Ukraine claims to have thwarted a Russian cyberattack on its power grid

“We were very lucky.” At a press conference, the deputy director of the agency responsible for cybersecurity in Ukraine, Viktor Zura, did not hide his satisfaction. On Tuesday, April 12, the Ukrainian authorities announced that they had thwarted a computer attack in recent days with the aim of denial “Millions” from the Ukrainians.

Indeed, in the networks of the company responsible for supplying electricity to a Ukrainian region, the Kyiv authorities discovered a malicious program programmed to cut the power on Friday, April 8, shortly after 7 pm.

Ukrainian authorities said that the computer attack, which was detected in time and disabled, had no effect. “But the planned disruption was huge.”According to Mr. Zahra. document Posted by MIT Technology Reviewpresented as issued by the Ukrainian government, undated and describing facts very close to those stated publicly by Kyiv, and nonetheless specifying that the attack succeeded in Temporarily closing nine sub-stations.

One of the most important regions of the country

The authorities did not want to identify the target company, nor the region in question – except that the latter was one of the largest in the country, according to Fred Seferov, deputy energy minister.

It all started a few days ago with a warning received by the Ukrainian authorities from a ” a partner “ – Kyiv did not want to specify who – about the possible settlement of part of the Ukrainian power grid.

Ukrainian experts quickly discovered that a company in the sector had already been hit, and had been for at least several weeks. The infection first relates to its “classic” office network, where the so-called “squeegee” program, designed to erase data and disable computer systems, is discovered. One of them, nicknamed “CaddyWiper”, has already been detected in the networks of a Ukrainian bank or government entity, without causing any noticeable harm.

Read also: The FBI has announced that it has dismantled a network used by Russia to launch potential cyber attacks

Another older virus, called “Industroyer”, (…) deprived of electricity, in the middle of winter, several tens of thousands of Ukrainian homes in 2016

In addition to this office network, the network dedicated to controlling the electrical network was targeted. The authorities there discovered software that, according to the Slovak company ESET, which is a reference in digital security for industrial systems and which was able to analyze the attack directly, is clearly similar to another older virus called “manufacturing”. The latter was deployed in 2016 in the Kyiv region and deprived tens of thousands of Ukrainian homes of electricity in the middle of winter. It hasn’t been talked about for five years.

Its successor, logically called “Industroyer2” by the Ukrainian authorities and ESET, represents a clear complication of computer attacks targeting Ukraine. Since the beginning of the Russian invasion, the low intensity of the (many) attacks has surprised many experts. In recent weeks, the Ukrainian authorities and specialized companies have regularly announced the discovery of malware, without the latter causing significant damage.

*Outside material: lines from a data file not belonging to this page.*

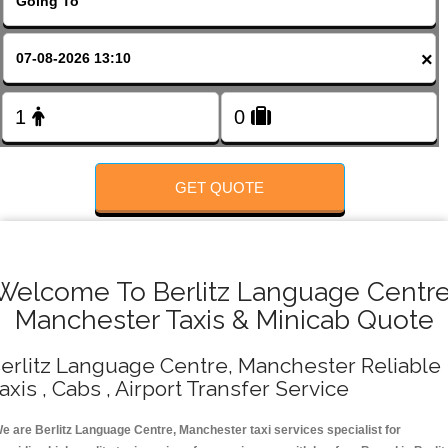
FOLLOW US
×
GET QUOTE
Welcome To Berlitz Language Centre
Manchester Taxis & Minicab Quote
erlitz Language Centre, Manchester Reliable
axis , Cabs , Airport Transfer Service
e are Berlitz Language Centre, Manchester taxi services specialist for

Russian Military Intelligence on the move

This attack, on the contrary, appears designed to inflict maximum damage in a sector “Crucial to the life of this country”In the words of Mr. Zahra. The attack study by ESET also reveals that hackers have taken measures to erase all traces of them once hostilities have started.

According to the company – as well as the Ukrainian authorities – the authors of Industroyer2 are the same as those of its predecessor: Unit 74455 of the GRU, the Russian military intelligence service, many of whose members have already been indicted by courts. , accused of carrying out large-scale attacks during the past ten years, in particular against Ukraine.

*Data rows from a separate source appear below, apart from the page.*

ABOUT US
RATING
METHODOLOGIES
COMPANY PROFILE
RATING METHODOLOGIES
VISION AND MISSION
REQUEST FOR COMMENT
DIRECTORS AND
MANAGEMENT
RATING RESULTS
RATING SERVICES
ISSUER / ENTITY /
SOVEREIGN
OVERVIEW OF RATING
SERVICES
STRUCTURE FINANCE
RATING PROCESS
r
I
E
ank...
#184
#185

Read also Ukraine realizes “a huge loss of communications” after a cyber attack on the KA-SAT satellite

This discovery confirms the rise of the GRU, one of the main troublemakers in cyberspace, in the digital aspect of the Russian invasion of Ukraine. It also shows that the Russian security service is far from giving up its attempts to attack the energy sector. Recently, the American justice accused several individuals, members of the FSB, the Russian security services, of being behind a group of hackers that have targeted many companies in the sector in recent years.

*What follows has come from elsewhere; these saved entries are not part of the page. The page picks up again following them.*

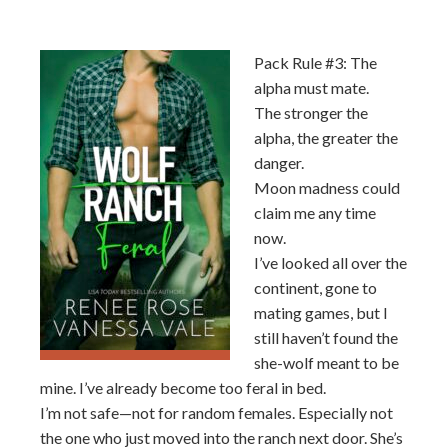
Pack Rule #3: The
alpha must mate.
The stronger the
alpha, the greater the
danger.
Moon madness could
claim me any time
now.
I’ve looked all over the
continent, gone to
mating games, but I
still haven’t found the
she-wolf meant to be
mine. I’ve already become too feral in bed.
I’m not safe—not for random females. Especially not
the one who just moved into the ranch next door. She’s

This computer attack could paint the profile of others, as the Russian army prepares for the second phase of its invasion. For Mister Flower, the attack, which should have happened only a few days ago, was supposed to take place “to reinforce the hostility of soldiers who continue to kill the civilian population” And who are now directing their weapons towards the Donbass.

Leave a Comment

Your email address will not be published.